Page images and extracted text:
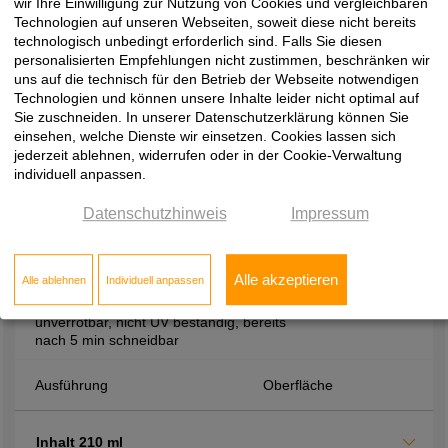
Aushärtezeiten, hohe Festigkeit durch
wir Ihre Einwilligung zur Nutzung von Cookies und vergleichbaren
hohes Raumgewicht, beständig gegen
Technologien auf unseren Webseiten, soweit diese nicht bereits
Verrottung, Wärme, Wasser und viele
technologisch unbedingt erforderlich sind. Falls Sie diesen
Chemikalien
personalisierten Empfehlungen nicht zustimmen, beschränken wir
uns auf die technisch für den Betrieb der Webseite notwendigen
Technologien und können unsere Inhalte leider nicht optimal auf
Ausführung
Oberfläche
Sie zuschneiden. In unserer Datenschutzerklärung können Sie
einsehen, welche Dienste wir einsetzen. Cookies lassen sich
jederzeit ablehnen, widerrufen oder in der Cookie-Verwaltung
Inhalt 400 ml
individuell anpassen.
Datenschutzhinweis
Impressum
Montagezubehör
2-K-Zargenschaum, zur Montage von
Alle akzeptieren
Alle ablehnen
Individuell anpassen
Zargen, treibgasfrei, PCB und
formaldhydfrei, Alterungsbeständig,
unverrotbar, nicht UV beständig, bereits
nach 5 min schneidbar
Ausführung
Oberfläche
Inhalt 210 ml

• Assignment
Your answer must be an exact copy of the entries above, with no pictures in it.

• Finished task
Aushärtezeiten, hohe Festigkeit durch
wir Ihre Einwilligung zur Nutzung von Cookies und vergleichbaren
hohes Raumgewicht, beständig gegen
Technologien auf unseren Webseiten, soweit diese nicht bereits
Verrottung, Wärme, Wasser und viele
technologisch unbedingt erforderlich sind. Falls Sie diesen
Chemikalien
personalisierten Empfehlungen nicht zustimmen, beschränken wir
uns auf die technisch für den Betrieb der Webseite notwendigen
Technologien und können unsere Inhalte leider nicht optimal auf
Ausführung
Oberfläche
Sie zuschneiden. In unserer Datenschutzerklärung können Sie
einsehen, welche Dienste wir einsetzen. Cookies lassen sich
jederzeit ablehnen, widerrufen oder in der Cookie-Verwaltung
Inhalt 400 ml
individuell anpassen.
Datenschutzhinweis
Impressum
Montagezubehör
2-K-Zargenschaum, zur Montage von
Alle akzeptieren
Alle ablehnen
Individuell anpassen
Zargen, treibgasfrei, PCB und
formaldhydfrei, Alterungsbeständig,
unverrotbar, nicht UV beständig, bereits
nach 5 min schneidbar
Ausführung
Oberfläche
Inhalt 210 ml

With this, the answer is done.